Bifurcations on Fully Inhomogeneous Networks

Abstract

Center manifold reduction is a standard technique in bifurcation theory, reducing the essential features of local bifurcations to equations in a small number of variables corresponding to critical eigenvalues. This method can be applied to admissible differential equations for a network, but it bears no obvious relation to the network structure. A fully inhomogeneous network is one in which all nodes and couplings can be different. For this class of networks, there are general circumstances in which the center manifold reduced equations inherit a network structure of their own. This structure arises by decomposing the network into path components, which connect to each other in a feedforward manner. Critical eigenvalues can then be associated with specific components, and the network structure on the center manifold depends on how these critical components connect within the network. This observation is used to analyze codimension-1 and codimension-2 local bifurcations.
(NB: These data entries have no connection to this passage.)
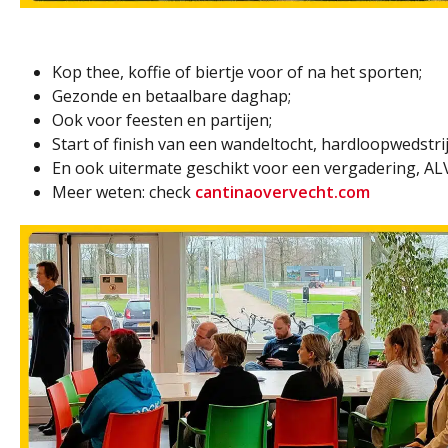
Kop thee, koffie of biertje voor of na het sporten;
Gezonde en betaalbare daghap;
Ook voor feesten en partijen;
Start of finish van een wandeltocht, hardloopwedstri
En ook uitermate geschikt voor een vergadering, AL
Meer weten: check
cantinaovervecht.com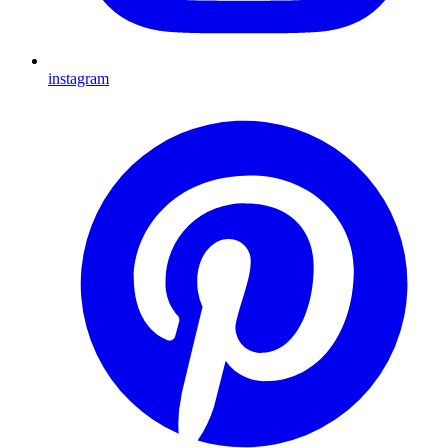
instagram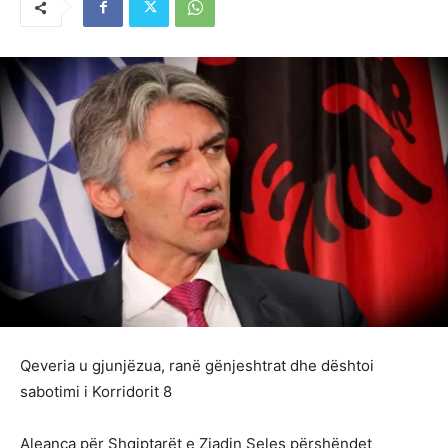
Qeveria u gjunjëzua, ranë gënjeshtrat dhe dështoi
sabotimi i Korridorit 8
Aleanca për Shqiptarët e Ziadin Seles përshëndet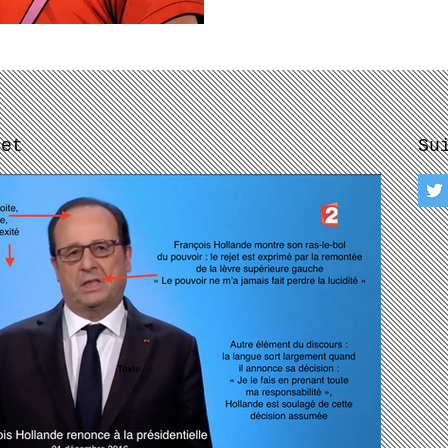
let
Su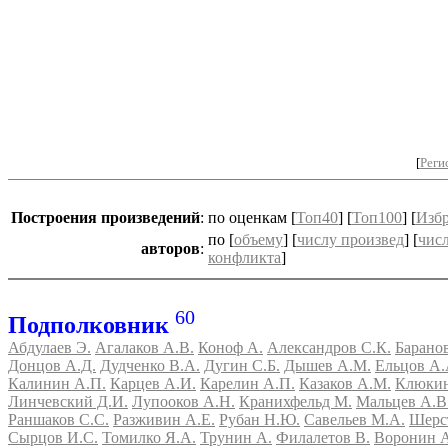
[
Реги
Построения
произведений
:
по оценкам [
Топ40
] [
Топ100
] [
Изб
по [
объему
] [
числу произвед
] [
чис
авторов
:
конфликта
]
60
Подполковник
Абдулаев Э.
Агалаков А.В.
Коноф А.
Александров С.К.
Барано
Донцов А.Д.
Дудченко В.А.
Дугин С.Б.
Дышев А.М.
Ельцов А.
Калинин А.П.
Карцев А.И.
Карелин А.П.
Казаков А.М.
Клюкин
Линчевский Д.И.
Лупооков А.Н.
Кранихфельд М.
Мальцев А.В
Раншаков С.С.
Разживин А.Е.
Рубан Н.Ю.
Савельев М.А.
Шерс
Сырцов И.С.
Томилко Я.А.
Трунин А.
Филалетов В.
Воронин А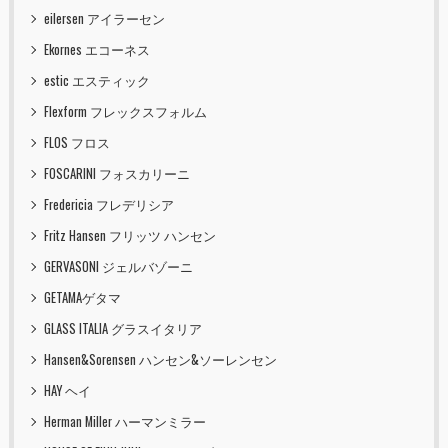
eilersen アイラーセン
Ekornes エコーネス
estic エスティック
Flexform フレックスフォルム
FLOS フロス
FOSCARINI フォスカリーニ
Fredericia フレデリシア
Fritz Hansen フリッツ ハンセン
GERVASONI ジェルバゾーニ
GETAMAゲタマ
GLASS ITALIA グラスイタリア
Hansen&Sorensen ハンセン&ソーレンセン
HAY ヘイ
Herman Miller ハーマンミラー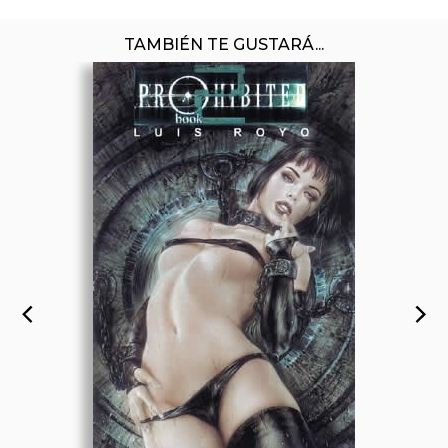
TAMBIÉN TE GUSTARÁ...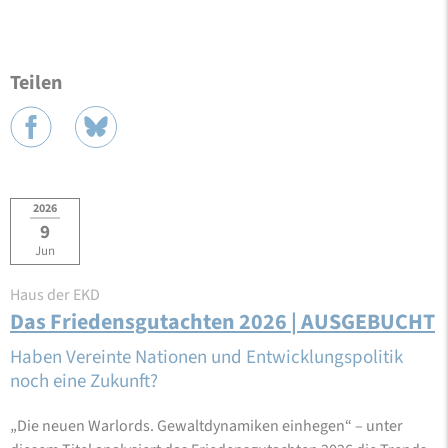
Teilen
2026
9
Jun
Haus der EKD
Das Friedensgutachten 2026 | AUSGEBUCHT
Haben Vereinte Nationen und Entwicklungspolitik
noch eine Zukunft?
„Die neuen Warlords. Gewaltdynamiken einhegen“ – unter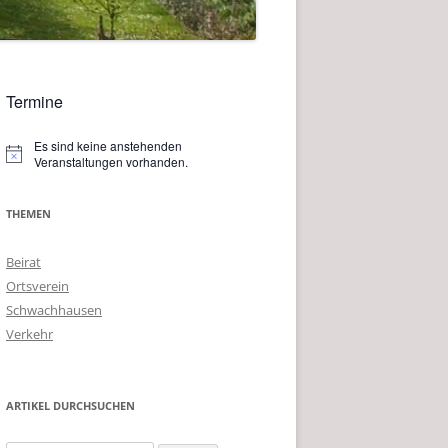
Termine
Es sind keine anstehenden
Hinweis
Veranstaltungen vorhanden.
THEMEN
Beirat
Ortsverein
Schwachhausen
Verkehr
ARTIKEL DURCHSUCHEN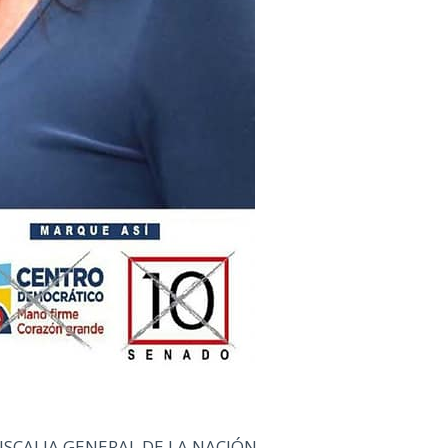
FISCALIA GENERAL DE LA NACIÓN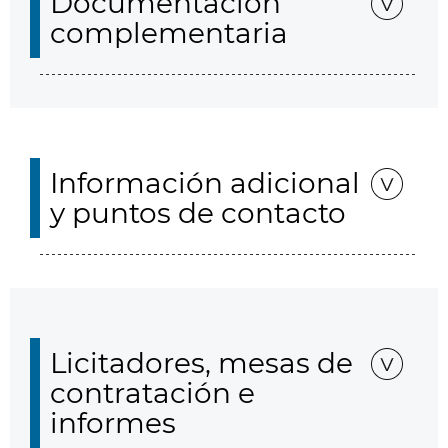
Documentación
complementaria
Información adicional
y puntos de contacto
Licitadores, mesas de
contratación e
informes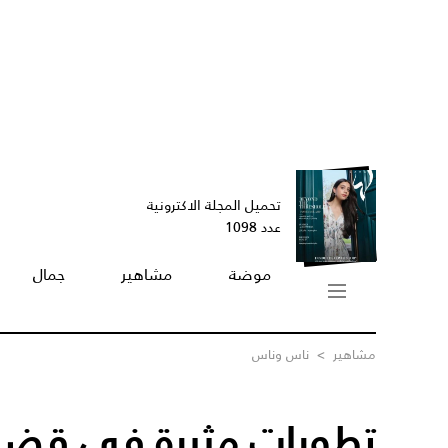
تحميل المجلة الاكترونية
عدد 1098
موضة
مشاهير
جمال
مشاهير
>
ناس وناس
تطورات مثيرة في قضي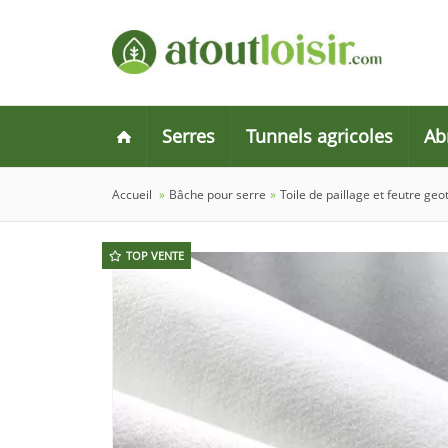
Serres
Tunnels agricoles
Ab
Accueil
»
Bâche pour serre
»
Toile de paillage et feutre geo
TOP VENTE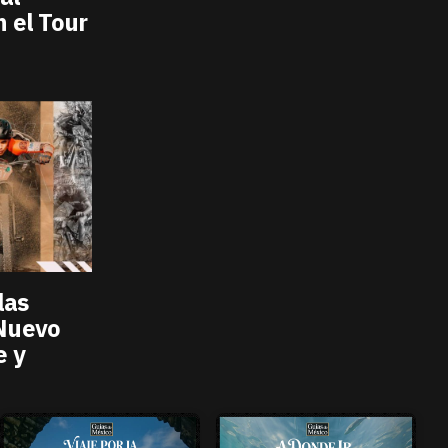
n el Tour
las
 Nuevo
e y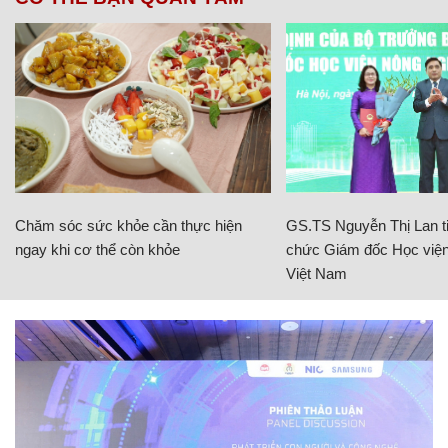
Chăm sóc sức khỏe cần thực hiện
GS.TS Nguyễn Thị Lan ti
ngay khi cơ thể còn khỏe
chức Giám đốc Học viện
Việt Nam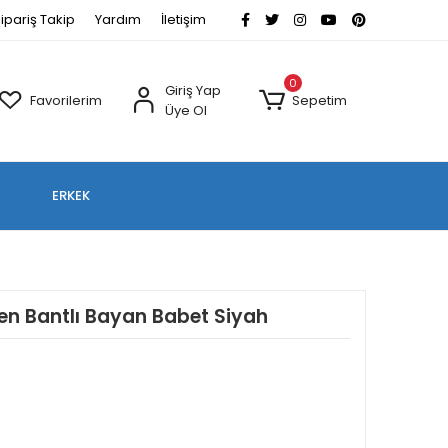
ipariş Takip
Yardım
İletişim
0
Giriş Yap
Favorilerim
Sepetim
Üye Ol
ERKEK
tten Bantlı Bayan Babet Siyah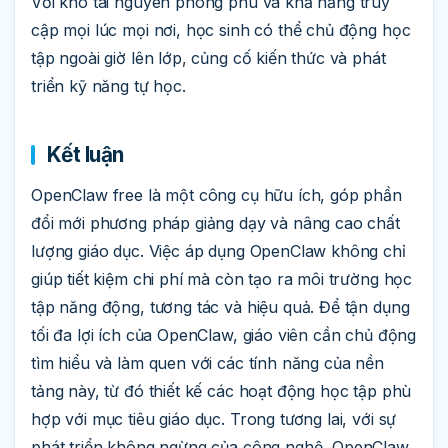
Với kho tài nguyên phong phú và khả năng truy
cập mọi lúc mọi nơi, học sinh có thể chủ động học
tập ngoài giờ lên lớp, củng cố kiến thức và phát
triển kỹ năng tự học.
Kết luận
OpenClaw free là một công cụ hữu ích, góp phần
đổi mới phương pháp giảng dạy và nâng cao chất
lượng giáo dục. Việc áp dụng OpenClaw không chỉ
giúp tiết kiệm chi phí mà còn tạo ra môi trường học
tập năng động, tương tác và hiệu quả. Để tận dụng
tối đa lợi ích của OpenClaw, giáo viên cần chủ động
tìm hiểu và làm quen với các tính năng của nền
tảng này, từ đó thiết kế các hoạt động học tập phù
hợp với mục tiêu giáo dục. Trong tương lai, với sự
phát triển không ngừng của công nghệ, OpenClaw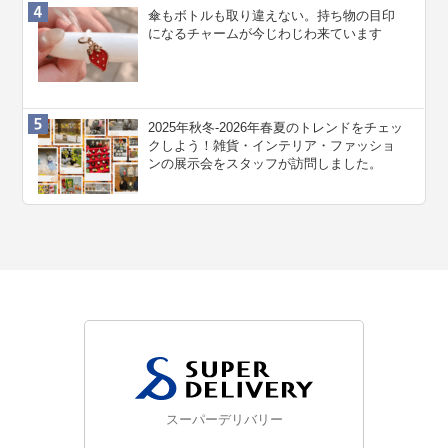
傘もボトルも取り違えない。持ち物の目印
になるチャームが今じわじわ来ています
2025年秋冬-2026年春夏のトレンドをチェッ
クしよう！雑貨・インテリア・ファッショ
ンの展示会をスタッフが訪問しました。
スーパーデリバリー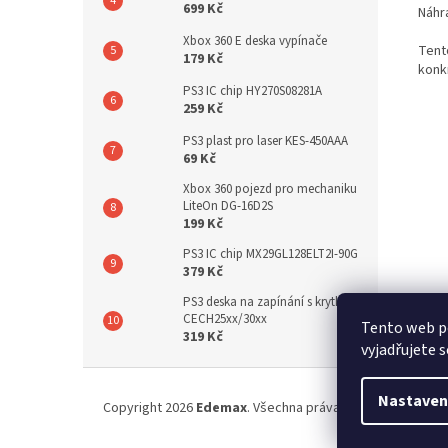
699 Kč
Náhr
Xbox 360 E deska vypínače
Tent
179 Kč
konk
PS3 IC chip HY270S08281A
259 Kč
PS3 plast pro laser KES-450AAA
69 Kč
Xbox 360 pojezd pro mechaniku
LiteOn DG-16D2S
199 Kč
PS3 IC chip MX29GL128ELT2I-90G
379 Kč
PS3 deska na zapínání s krytkou
CECH25xx/30xx
Tento web p
319 Kč
vyjadřujete s
Z
á
Nastaven
Copyright 2026
Edemax
. Všechna práva vyhrazena.
p
a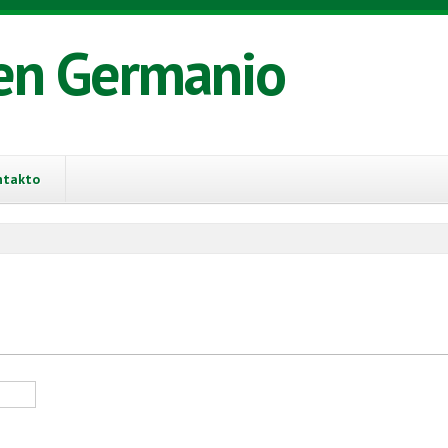
en Germanio
ntakto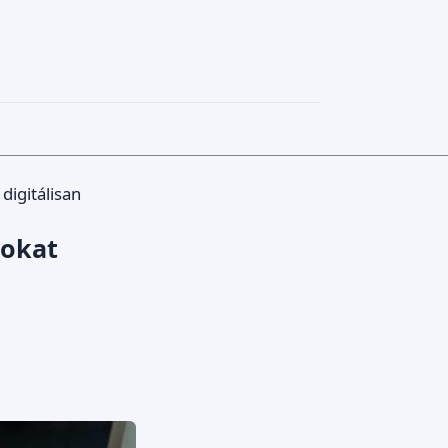
digitálisan
tokat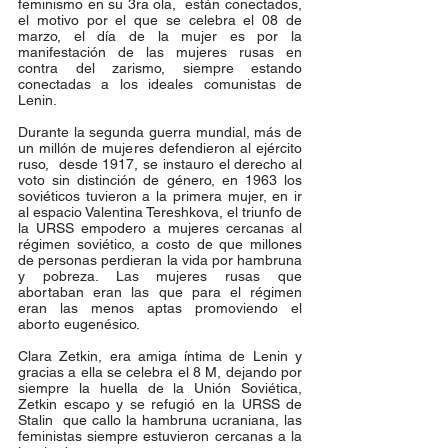
feminismo en su 3ra ola,  están conectados, 
el motivo por el que se celebra el 08 de 
marzo, el día de la mujer es por la 
manifestación de las mujeres rusas en 
contra del zarismo, siempre estando 
conectadas a los ideales comunistas de 
Lenin.
Durante la segunda guerra mundial, más de 
un millón de mujeres defendieron al ejército 
ruso,  desde 1917, se instauro el derecho al 
voto sin distinción de género, en 1963 los 
soviéticos tuvieron a la primera mujer, en ir 
al espacio Valentina Tereshkova, el triunfo de 
la URSS empodero a mujeres cercanas al 
régimen soviético, a costo de que millones 
de personas perdieran la vida por hambruna 
y pobreza. Las mujeres rusas que 
abortaban eran las que para el régimen 
eran las menos aptas promoviendo el 
aborto eugenésico. 
Clara Zetkin, era amiga íntima de Lenin y 
gracias a ella se celebra el 8 M, dejando por 
siempre la huella de la Unión Soviética, 
Zetkin escapo y se refugió en la URSS de 
Stalin  que callo la hambruna ucraniana, las 
feministas siempre estuvieron cercanas a la 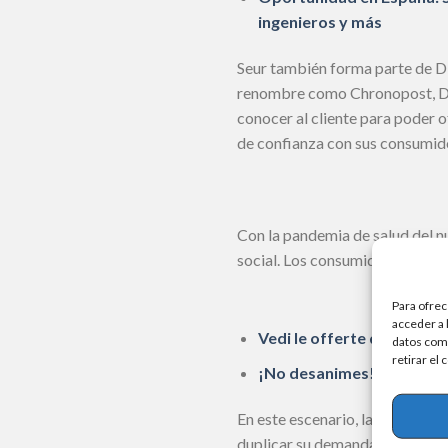
ingenieros y más
Seur también forma parte de D
renombre como Chronopost, DPD
conocer al cliente para poder o
de confianza con sus consumid
Con la pandemia de salud del n
social. Los consumidores dejan 
Para ofrec
acceder a 
Vedi le offerte di lavoro d
datos como
retirar el
¡No desanimes! 4 consejo
En este escenario, las empresas
duplicar su demanda en los últ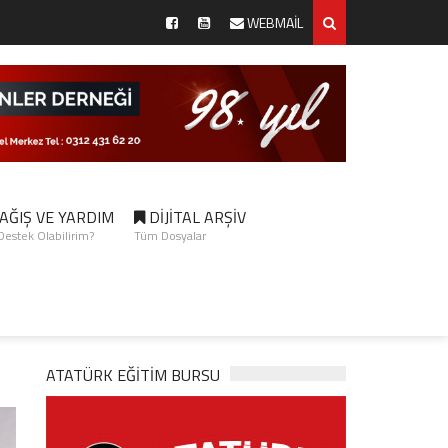
WEBMAİL
AĞIŞ VE YARDIM
DİJİTAL ARŞİV
 Destek Olabilirim?
Tüm Dosyalar
ATATÜRK EĞITIM BURSU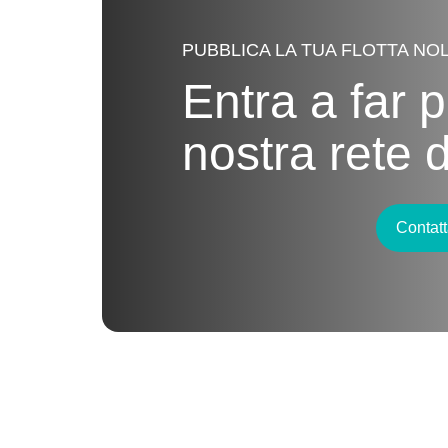
PUBBLICA LA TUA FLOTTA NO
Entra a far p
nostra rete 
Contatt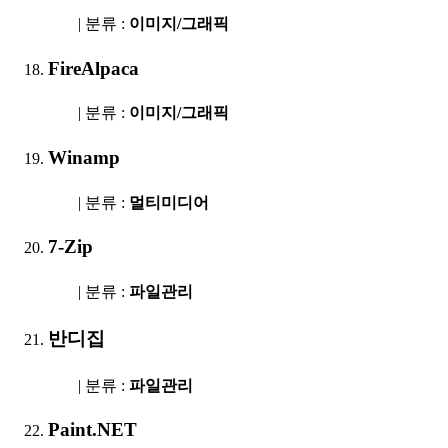
| 분류 :
이미지/그래픽
FireAlpaca
| 분류 :
이미지/그래픽
Winamp
| 분류 :
멀티미디어
7-Zip
| 분류 :
파일관리
반디집
| 분류 :
파일관리
Paint.NET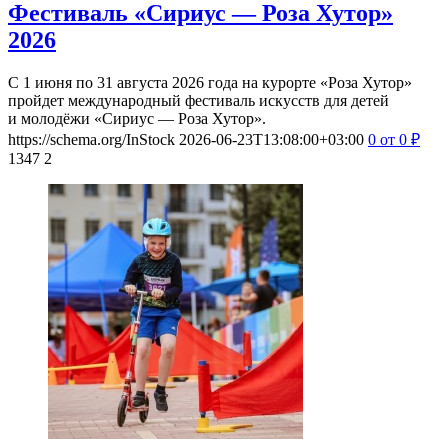
Фестиваль «Сириус — Роза Хутор»
2026
С 1 июня по 31 августа 2026 года на курорте «Роза Хутор»
пройдет международный фестиваль искусств для детей
и молодёжи «Сириус — Роза Хутор».
https://schema.org/InStock
2026-06-23T13:08:00+03:00
0
от 0
₽
1347
2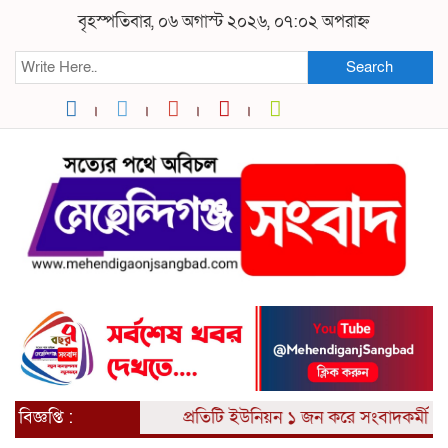
বৃহস্পতিবার, ০৬ অগাস্ট ২০২৬, ০৭:০২ অপরাহ্ন
Search
বিজ্ঞপ্তি :
প্রতিটি ইউনিয়ন ১ জন করে সংবাদকর্মী আব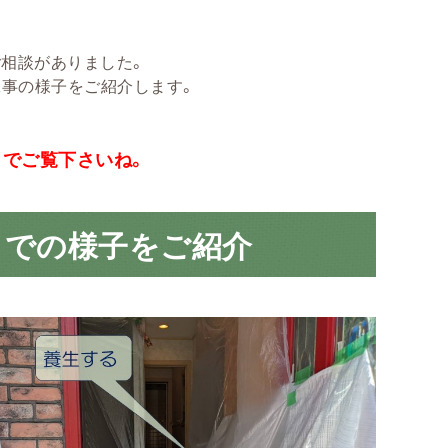
相談がありました。
工事の様子をご紹介します。
までご覧下さいね。
までの様子をご紹介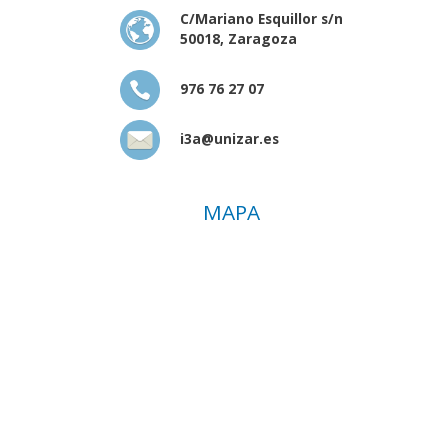
C/Mariano Esquillor s/n
50018, Zaragoza
976 76 27 07
i3a@unizar.es
MAPA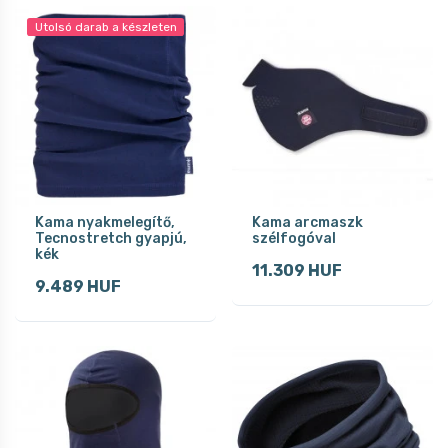
Utolsó darab a készleten
Kama nyakmelegítő,
Kama arcmaszk
Tecnostretch gyapjú,
szélfogóval
kék
11.309 HUF
9.489 HUF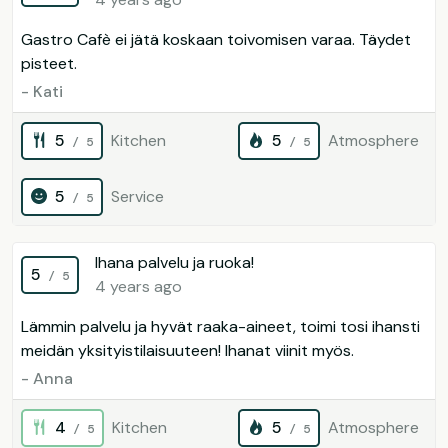
Gastro Cafè ei jätä koskaan toivomisen varaa. Täydet
pisteet.
- Kati
5
Kitchen
5
Atmosphere
/ 5
/ 5
5
Service
/ 5
Ihana palvelu ja ruoka!
5
/ 5
4 years ago
Lämmin palvelu ja hyvät raaka-aineet, toimi tosi ihansti
meidän yksityistilaisuuteen! Ihanat viinit myös.
- Anna
4
Kitchen
5
Atmosphere
/ 5
/ 5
For codimension-1, only one critical component is involved, and generic local bifurcations are saddle-node and standard Hopf. For codimension-2, we focus on the case when one component is downstream from the other in the feedforward structure. This gives rise to four cases: steady or Hopf upstream combined with steady or Hopf downstream. Here the generic bifurcations, within the realm of network-admissible equations, differ significantly from generic codimension-2 bifurcations in a general dynamical system. In each case, we derive singularity-theoretic normal forms and unfoldings, present bifurcation diagrams, and tabulate the bifurcating states and their stabilities.